Case ID: nj-super_284/html/0503-01.html
Source: Caselaw Access Project
Author: {"author": "PRESSLER, P.J.A.D.", "license": "Public Domain", "url": "https://static.case.law/"}
Date Created: 2024-08-24T03:29:51.129683

665 A.2d 1119
    FAMILY FIRST FEDERAL SAVINGS BANK, A FEDERALLY CHARTERED SAVINGS AND LOAN ASSOCIATION, PLAINTIFF-RESPONDENT, v. PHYLLIS DEVINCENTIS, DEFENDANT-APPELLANT, AND PHILIP DEVINCENTIS, LAWYERS TITLE INSURANCE CORPORATION, ALBERT E. FERSHING AND SHURKIN & FERSHING, P.A., ALSO KNOWN AS SHURKIN & FERSHING, ALSO KNOWN AS SHURKIN & FERSHING, A PROFESSIONAL CORPORATION, DEFENDANTS.
    Superior Court of New Jersey Appellate Division
    Argued September 19, 1995
    Decided October 11, 1995.
    
      Before Judges PRESSLER and KEEFE.
    
      Frederick L. Bernstein argued the cause for appellant {Mr. Bernstein, on the brief).
    
      Edward A Stein argued the cause for respondent {Ezor & Stein, attorneys; Mr. Stein, of counsel and on the brief).
   The opinion of the court was delivered by

PRESSLER, P.J.A.D.

Defendant Phyllis DeVineentis appeals from the summary judgment entered against her in the mortgage foreclosure action brought by plaintiff Family First Federal Savings Bank (bank). We affirm.
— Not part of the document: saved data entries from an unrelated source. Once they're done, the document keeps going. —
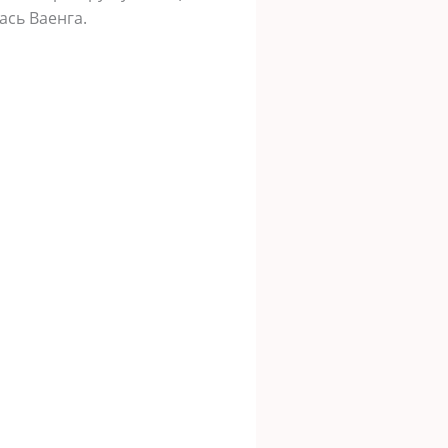
ась Ваенга.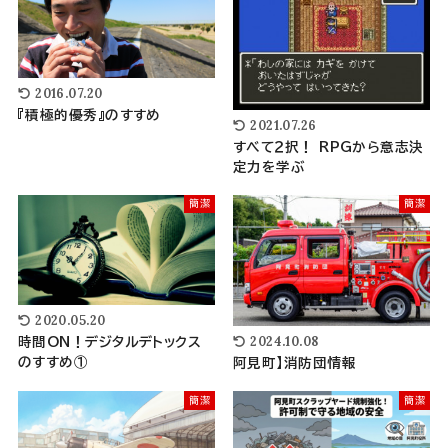
2016.07.20
『積極的優秀』のすすめ
2021.07.26
すべて２択！ RPGから意志決
定力を学ぶ
簡潔
簡潔
2020.05.20
2024.10.08
時間ON！デジタルデトックス
のすすめ①
阿見町】消防団情報
簡潔
簡潔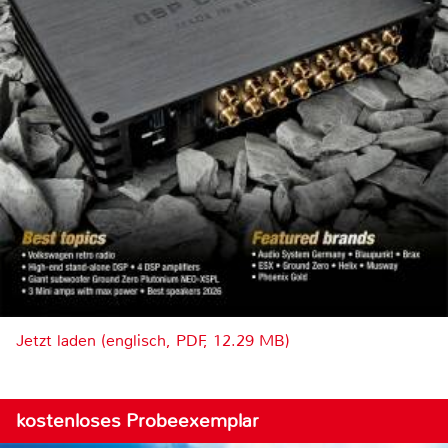
Jetzt laden (englisch, PDF, 12.29 MB)
kostenloses Probeexemplar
Defendant is the owner of two adjacent but separately designated parcels of land in Beach Haven. The parcel known as 205 Taylor Avenue was acquired by defendant and her husband in 1952, and title passed to her individually upon his death in 1966. There are two residential units on that lot, one of which defendant customarily occupies during the summer months. The adjacent lot, known as 209 Taylor Avenue, was acquired by defendant and her husband in 1954, and title passed to her individually upon her husband’s death. That lot is vacant. Each of the two lots is the subject of a separate and distinct mortgage given to different mortgagees. This action concerns only the mortgage encumbering the vacant lot.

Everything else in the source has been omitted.